Bhubaneswar — World hockey says it is looking to change how the sport is viewed in the next round of broadcast deals with access still limited to attract a wider audience.
Due to the myriad TV rights deals – there is a current tender for 2023 running through to 2026 – many nations are still behind paywall. This was underlined for Sunday’s World Cup final which was on two subscription channels in Belgium, Voo and Play Sports.
Thierry Weil, the FIH chief executive, said hockey would look at others sports in terms of free-to-air access and how it promotes and packages the game, which also includes tournament foals, social media clips and highlights being immediately available across social media.
In this men’s event and the women’s World Cup last year, highlights have either had a delay or been hard to find. The Hockey Paper sought reaction to how the sport’s blue riband event was being promoted – which fights for attention against bigger sports across the globe – with the general view being that there was a distinct lack of visibility.

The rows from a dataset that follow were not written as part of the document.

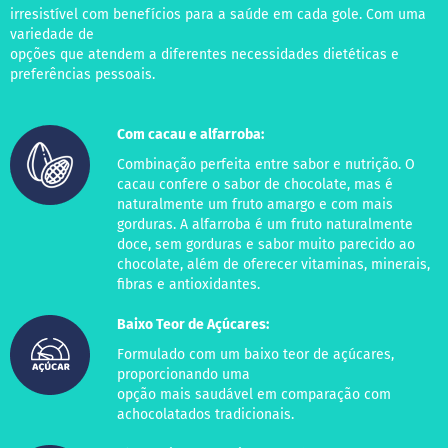
o
irresistível com benefícios para a saúde em cada gole. Com uma
c
variedade de
e
d
opções que atendem a diferentes necessidades dietéticas e
e
preferências pessoais.
l
e
i
Com cacau e alfarroba:
t
e
Combinação perfeita entre sabor e nutrição. O
cacau confere o sabor de chocolate, mas é
L
naturalmente um fruto amargo e com mais
e
gorduras. A alfarroba é um fruto naturalmente
i
t
doce, sem gorduras e sabor muito parecido ao
e
chocolate, além de oferecer vitaminas, minerais,
c
fibras e antioxidantes.
o
n
Baixo Teor de Açúcares:
d
e
Formulado com um baixo teor de açúcares,
n
proporcionando uma
s
opção mais saudável em comparação com
a
d
achocolatados tradicionais.
o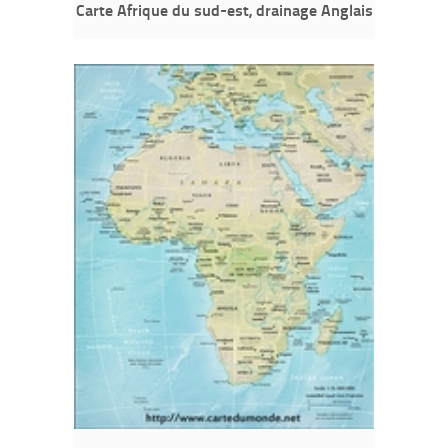
Carte Afrique du sud-est, drainage Anglais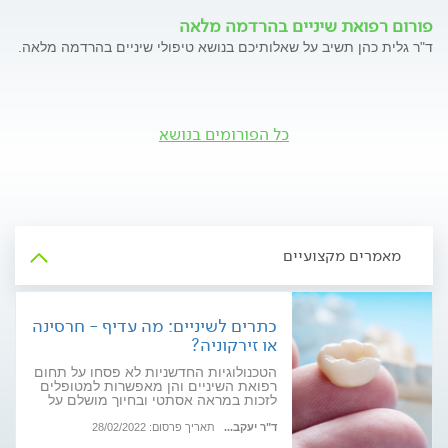
פורום רפואת שיניים בהרדמה מלאה
ד"ר גלית כהן תשיב על שאלותיכם בנושא טיפולי שיניים בהרדמה מלאה.
כל הפורומים בנושא
מאמרים מקצועיים
כתרים לשיניים: מה עדיף - חרסינה
או זירקוניה?
הטכנולוגיות החדשניות לא פסחו על תחום
רפואת השיניים והן מאפשרות למטופלים
לזכות במראה אסתטי ובחיוך מושלם על
אף גנטיקה בעייתית. אחד הטיפולים
הנפוצים לשיפור האסתטיקה ולהארכת
ד"ר יעקב...
תאריך פרסום: 28/02/2022
תוחלת חיי השן הוא כתרים. אז במה כדאי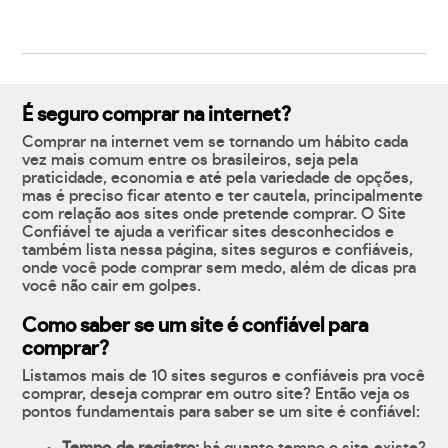
É seguro comprar na internet?
Comprar na internet vem se tornando um hábito cada
vez mais comum entre os brasileiros, seja pela
praticidade, economia e até pela variedade de opções,
mas é preciso ficar atento e ter cautela, principalmente
com relação aos sites onde pretende comprar. O Site
Confiável te ajuda a verificar sites desconhecidos e
também lista nessa página, sites seguros e confiáveis,
onde você pode comprar sem medo, além de dicas pra
você não cair em golpes.
Como saber se um site é confiável para
comprar?
Listamos mais de 10 sites seguros e confiáveis pra você
comprar, deseja comprar em outro site? Então veja os
pontos fundamentais para saber se um site é confiável: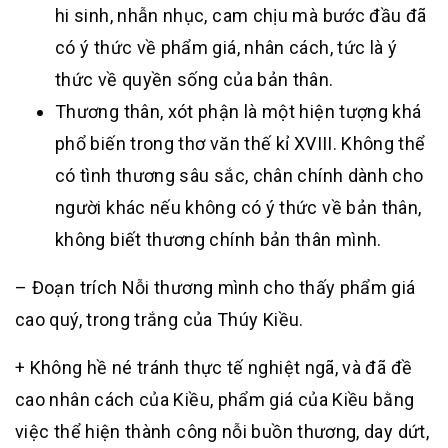
hi sinh, nhẫn nhục, cam chịu mà bước đầu đã
có ý thức về phẩm giá, nhân cách, tức là ý
thức về quyền sống của bản thân.
Thương thân, xót phận là một hiện tượng khá
phổ biến trong thơ văn thế kỉ XVIII. Không thể
có tình thương sâu sắc, chân chính dành cho
người khác nếu không có ý thức về bản thân,
không biết thương chính bản thân mình.
– Đoạn trích Nỗi thương mình cho thấy phẩm giá
cao quý, trong trắng của Thúy Kiều.
+ Không hề né tránh thực tế nghiệt ngã, và đã đề
cao nhân cách của Kiều, phẩm giá của Kiều bằng
việc thể hiện thành công nỗi buồn thương, day dứt,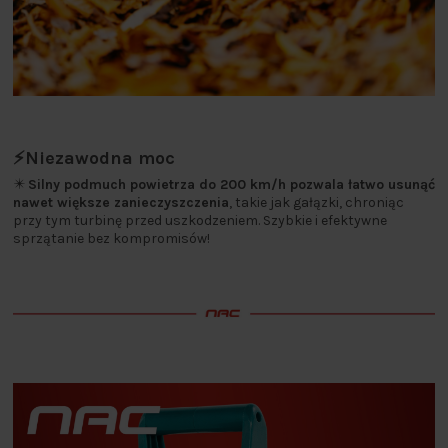
⚡Niezawodna moc
✴️
Silny podmuch powietrza do 200 km/h pozwala łatwo usunąć
nawet większe zanieczyszczenia
, takie jak gałązki, chroniąc
przy tym turbinę przed uszkodzeniem. Szybkie i efektywne
sprzątanie bez kompromisów!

Weil has been trying to change how the sport is marketed since he joined the FIH in 2018. The Frenchman hopes to make inroads in the upcoming international broadcast rights deals. Current Contractual obligations mean that most games are geo blocked due to different broadcast agreements.

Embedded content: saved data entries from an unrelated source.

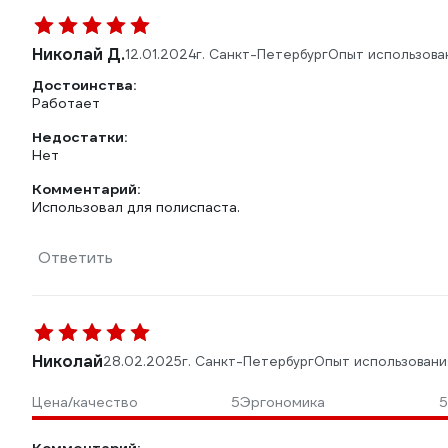
Николай Д.
12.01.2024
г. Санкт-Петербург
Опыт использова
Достоинства:
Работает
Недостатки:
Нет
Комментарий:
Использовал для полиспаста.
Ответить
Николай
28.02.2025
г. Санкт-Петербург
Опыт использовани
Цена/качество
5
Эргономика
5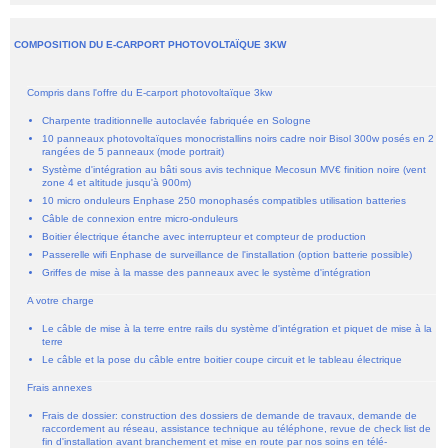
COMPOSITION DU E-CARPORT PHOTOVOLTAÏQUE 3KW
Compris dans l'offre du E-carport photovoltaïque 3kw
Charpente traditionnelle autoclavée fabriquée en Sologne
10 panneaux photovoltaïques monocristallins noirs cadre noir Bisol 300w posés en 2
rangées de 5 panneaux (mode portrait)
Système d'intégration au bâti sous avis technique Mecosun MV€ finition noire (vent
zone 4 et altitude jusqu'à 900m)
10 micro onduleurs Enphase 250 monophasés compatibles utilisation batteries
Câble de connexion entre micro-onduleurs
Boitier électrique étanche avec interrupteur et compteur de production
Passerelle wifi Enphase de surveillance de l'installation (option batterie possible)
Griffes de mise à la masse des panneaux avec le système d'intégration
A votre charge
Le câble de mise à la terre entre rails du système d'intégration et piquet de mise à la
terre
Le câble et la pose du câble entre boitier coupe circuit et le tableau électrique
Frais annexes
Frais de dossier: construction des dossiers de demande de travaux, demande de
raccordement au réseau, assistance technique au téléphone, revue de check list de
fin d'installation avant branchement et mise en route par nos soins en télé-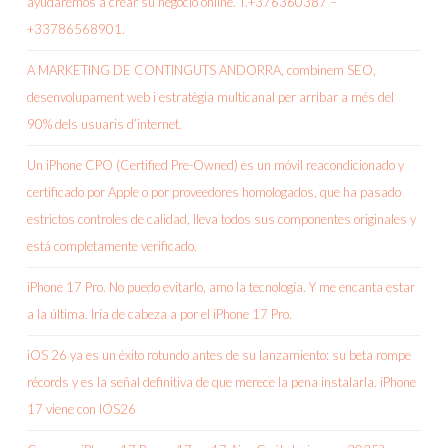
ayudaremos a crear su negocio online. T.+376360387 –
+33786568901.
A MARKETING DE CONTINGUTS ANDORRA, combinem SEO,
desenvolupament web i estratègia multicanal per arribar a més del
90% dels usuaris d’internet.
Un iPhone CPO (Certified Pre-Owned) es un móvil reacondicionado y
certificado por Apple o por proveedores homologados, que ha pasado
estrictos controles de calidad, lleva todos sus componentes originales y
está completamente verificado.
iPhone 17 Pro. No puedo evitarlo, amo la tecnología. Y me encanta estar
a la última. Iría de cabeza a por el iPhone 17 Pro.
iOS 26 ya es un éxito rotundo antes de su lanzamiento: su beta rompe
récords y es la señal definitiva de que merece la pena instalarla. iPhone
17 viene con IOS26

“It is a difficult progression to become free to air TV because there are so many sports and content,” said Weil. “We need to gain this back.”
What this World Cup has show, said Weil, was that the 2023 event had “massively increased the viewership”, a blueprint to showcase to broadcasters that there was demand.

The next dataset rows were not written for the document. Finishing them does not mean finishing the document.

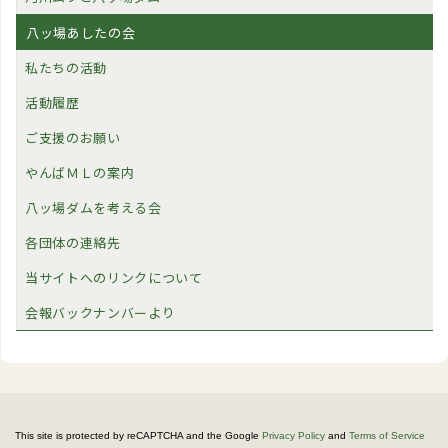
八ッ場あしたの会
私たちの活動
活動履歴
ご支援のお願い
やんばＭＬの案内
八ッ場ダムを考える会
各団体の連絡先
当サイトへのリンクについて
会報バックナンバーより
This site is protected by reCAPTCHA and the Google
Privacy Policy
and
Terms of Service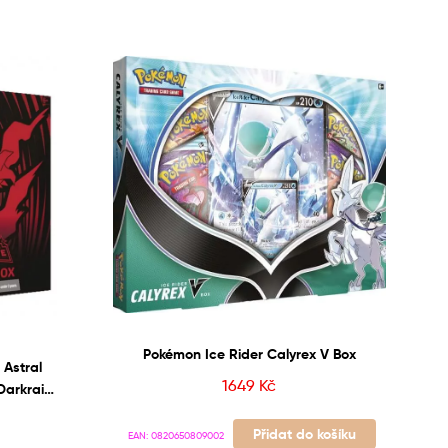
Pokémon Ice Rider Calyrex V Box
 Astral
1649
Kč
Darkrai
Přidat do košíku
EAN:
0820650809002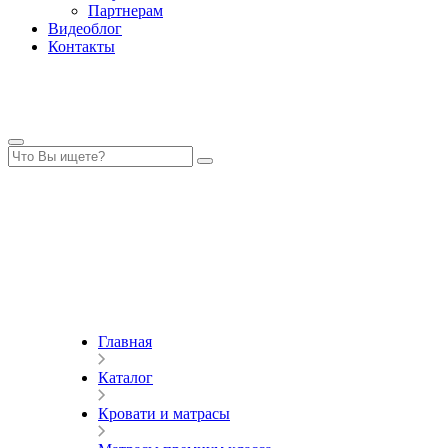
Партнерам
Видеоблог
Контакты
Главная
Каталог
Кровати и матрасы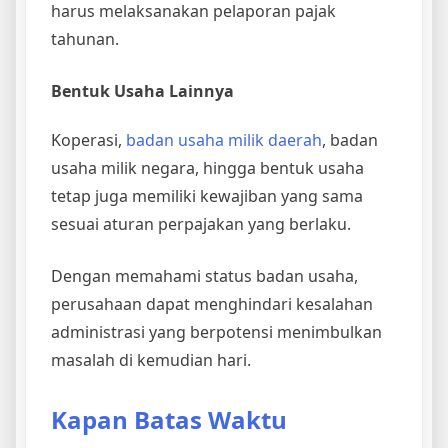
harus melaksanakan pelaporan pajak
tahunan.
Bentuk Usaha Lainnya
Koperasi,
badan usaha milik daerah
, badan
usaha milik negara, hingga bentuk usaha
tetap juga memiliki kewajiban yang sama
sesuai aturan perpajakan yang berlaku.
Dengan memahami status badan usaha,
perusahaan dapat menghindari kesalahan
administrasi yang berpotensi menimbulkan
masalah di kemudian hari.
Kapan Batas Waktu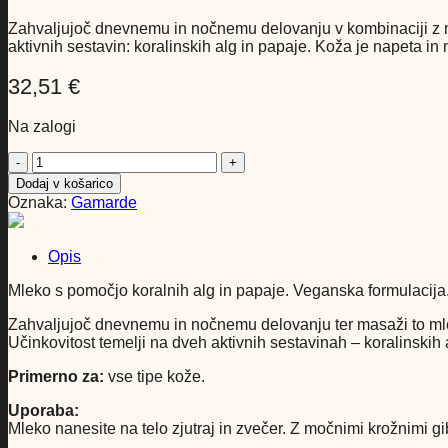
Zahvaljujoč dnevnemu in nočnemu delovanju v kombinaciji z 
aktivnih sestavin: koralinskih alg in papaje. Koža je napeta in 
32,51
€
Na zalogi
Gamarde
Effislim
Dodaj v košarico
Chronobooster,
Oznaka:
Gamarde
mleko
za
telo
Opis
(200
ml)
Mleko s pomočjo koralnih alg in papaje. Veganska formulacija
količina
Zahvaljujoč dnevnemu in nočnemu delovanju ter masaži to ml
Učinkovitost temelji na dveh aktivnih sestavinah – koralinskih a
Primerno za:
vse tipe kože.
Uporaba:
Mleko nanesite na telo zjutraj in zvečer. Z močnimi krožnimi g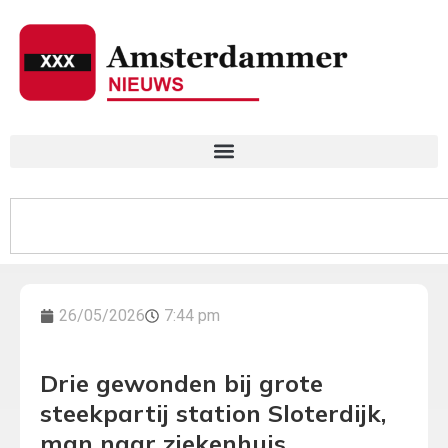
26/05/2026
7:44 pm
Drie gewonden bij grote
steekpartij station Sloterdijk,
man naar ziekenhuis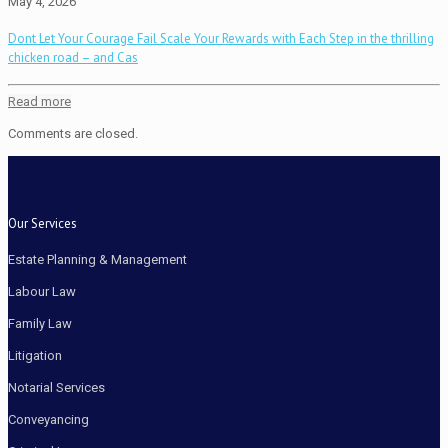
May 4, 2026
Dont Let Your Courage Fail Scale Your Rewards with Each Step in the thrilling
chicken road – and Cas
Read more
Comments are closed.
Our Services
Estate Planning & Management
Labour Law
Family Law
Litigation
Notarial Services
Conveyancing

“We now need to bring back looking at other sports where some are free to air to attract more people,” he said.
“We ned to make a decision to increase our viewership and the visibility. The fans are there. It is limiting the number of viewers, specifically in Europe and in England on BT Sport. Thats why this World Cup helps.”
The BT Sport deal in the UK runs out this summer, while The Hockey Paper understands that GB Hockey is looking at ways to incorporate action alongside the BBC.
Weil added: “We can demonstrate that the interest is there and people are complaining that they can’t see the games. It is something we can take forward to broadcasters to say to put it on as there are fans across the globe.”
FIH president Tayyab Ikram added: “Our priority that we bring the best action to everyone.”